## [What you are asked to do]
Select and copy out every line in the records containing "information".

──────── Material provided

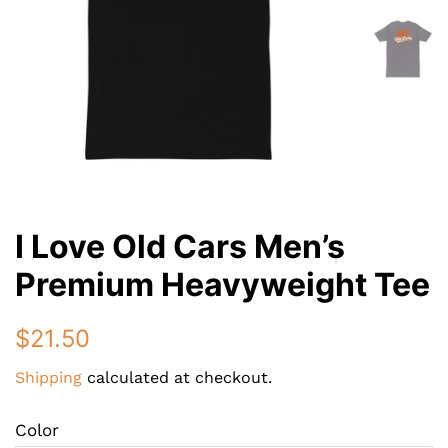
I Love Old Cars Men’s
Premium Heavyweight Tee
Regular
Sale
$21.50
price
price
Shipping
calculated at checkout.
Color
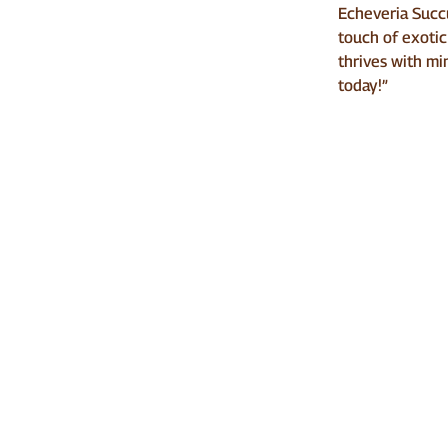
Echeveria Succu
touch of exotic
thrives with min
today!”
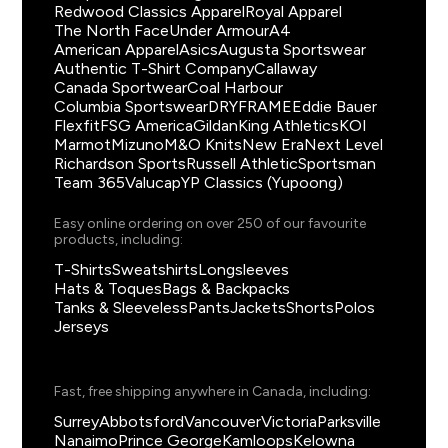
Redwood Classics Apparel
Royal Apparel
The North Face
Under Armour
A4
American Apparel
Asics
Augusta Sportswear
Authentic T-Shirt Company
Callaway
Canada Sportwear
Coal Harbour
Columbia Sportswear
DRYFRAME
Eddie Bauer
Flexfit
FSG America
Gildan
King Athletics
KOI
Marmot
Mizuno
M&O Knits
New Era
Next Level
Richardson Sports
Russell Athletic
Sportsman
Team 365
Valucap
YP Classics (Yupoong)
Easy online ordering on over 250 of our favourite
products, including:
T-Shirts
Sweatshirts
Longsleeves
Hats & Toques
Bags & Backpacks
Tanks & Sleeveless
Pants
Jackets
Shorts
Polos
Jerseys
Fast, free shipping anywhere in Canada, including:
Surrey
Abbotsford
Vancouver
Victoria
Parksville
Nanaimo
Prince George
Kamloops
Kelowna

────────────────
──────── Material provided

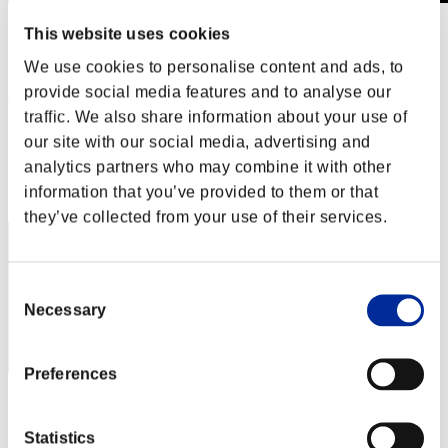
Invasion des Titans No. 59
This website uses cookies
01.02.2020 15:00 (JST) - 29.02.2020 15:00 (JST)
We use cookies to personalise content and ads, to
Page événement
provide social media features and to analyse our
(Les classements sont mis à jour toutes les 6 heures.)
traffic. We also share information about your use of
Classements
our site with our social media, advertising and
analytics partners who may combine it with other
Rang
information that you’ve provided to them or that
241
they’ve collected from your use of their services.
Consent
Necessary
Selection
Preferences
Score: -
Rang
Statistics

────────────────

## [Answer to this task]
traffic. We also share information about your use of
information that you’ve provided to them or that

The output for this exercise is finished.